I am new to soap making and am looking for a good place to buy base oils for my first batch.  I have looked around at a few places, right now the best I have found is Oregon Trail Soap Supplies.  They have all of the oils I would want (except Emu) but I read on the forum that they are a little slow on shipping.

I just wanted to see what everyone else thought and see if anyone had any suggestions.  I am looking for a fast shipper, good prices, and a good selection.  Right now I am mainly interested in Olive Oil, Palm Oil, Coconut Oil.  Eventually I want to play around with Emu Oil or jojoba oil, but that can come later.

Thank You!


----------



## rszuba (Jan 8, 2009)

if you are looking for bulk i would reccomend soaperschoice.com or wholesalesuppliesplus.com

good luck and have fun with your new addiction.

what's that you say, your not an addict..... you will be!lol

renee


----------



## whiteEEnerd (Jan 9, 2009)

Thanks for the links!  wholesalesuppliesplus.com looks like it fits my needs nicely!


----------



## Tabitha (Jan 9, 2009)

columbusfoods.com


----------



## ohsoap (Jan 9, 2009)

voyageur soap!

http://www.voyageursoapandcandle.com/  It's 45 mins away, which is totally bad for me.  Everytime I got to pick up something I'm short of, I leave with a 300 dollar order.   ><


----------



## MikeInPdx (Jan 17, 2009)

Another good one, and my own primary supplier.

Shay & Company in Portland OR.

http://www.shayandcompany.com


----------



## JuBean (Mar 7, 2009)

columbusfoods.com

I placed an order this past Monday around 1pm and it was shipped the same day and arrived at my door the following day.

Super ppl to work with!


----------



## IanT (Mar 8, 2009)

thats awesome....


----------



## ilovedoxies (Mar 8, 2009)

I usually buy most of mine at walmart.  Recently I bought some castor oil at columbusfoods.com and it was a great buy for the quantity I received.


----------



## Vinca Leaf (Mar 10, 2009)

columbus foods was lightning fast with my order.  So nice, too!


----------



## jbarad (Mar 10, 2009)

I buy a lot from columbus foods.
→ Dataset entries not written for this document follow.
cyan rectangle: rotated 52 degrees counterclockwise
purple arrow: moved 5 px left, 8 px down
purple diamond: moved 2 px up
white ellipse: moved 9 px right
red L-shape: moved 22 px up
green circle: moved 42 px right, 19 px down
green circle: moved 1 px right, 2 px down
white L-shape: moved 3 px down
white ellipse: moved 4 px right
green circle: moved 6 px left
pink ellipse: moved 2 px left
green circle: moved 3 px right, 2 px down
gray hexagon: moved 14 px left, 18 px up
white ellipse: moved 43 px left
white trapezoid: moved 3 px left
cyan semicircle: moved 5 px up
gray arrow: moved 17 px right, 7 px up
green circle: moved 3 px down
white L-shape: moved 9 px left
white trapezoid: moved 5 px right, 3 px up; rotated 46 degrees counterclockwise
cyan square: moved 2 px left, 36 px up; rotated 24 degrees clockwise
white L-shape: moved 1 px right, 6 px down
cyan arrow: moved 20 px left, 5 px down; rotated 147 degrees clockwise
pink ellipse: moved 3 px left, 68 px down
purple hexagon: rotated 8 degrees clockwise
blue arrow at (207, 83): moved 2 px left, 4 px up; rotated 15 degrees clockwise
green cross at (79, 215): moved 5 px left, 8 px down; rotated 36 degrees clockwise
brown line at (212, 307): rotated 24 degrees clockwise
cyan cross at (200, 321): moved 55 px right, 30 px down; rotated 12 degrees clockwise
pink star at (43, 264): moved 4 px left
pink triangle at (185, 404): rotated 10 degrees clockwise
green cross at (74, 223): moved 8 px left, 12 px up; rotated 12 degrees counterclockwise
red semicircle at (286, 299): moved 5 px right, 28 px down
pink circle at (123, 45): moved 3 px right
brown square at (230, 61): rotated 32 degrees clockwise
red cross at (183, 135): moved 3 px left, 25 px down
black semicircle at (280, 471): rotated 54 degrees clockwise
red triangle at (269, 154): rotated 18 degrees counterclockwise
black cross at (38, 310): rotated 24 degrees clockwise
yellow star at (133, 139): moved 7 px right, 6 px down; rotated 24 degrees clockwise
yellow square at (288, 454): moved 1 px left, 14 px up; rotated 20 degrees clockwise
They were super fast shipping and their prices are good 

Even after shipping fees they're cheaper than a lot of other suppliers.


----------



## Vinca Leaf (Mar 27, 2009)

jbarad said:
			
		

> I buy a lot from columbus foods. They were super fast shipping and their prices are good
> 
> Even after shipping fees they're cheaper than a lot of other suppliers.



I've gotta second this....for bulk oil, they were lightning fast!


----------



## I love soap! (Mar 27, 2009)

www.oilsbynature.com


----------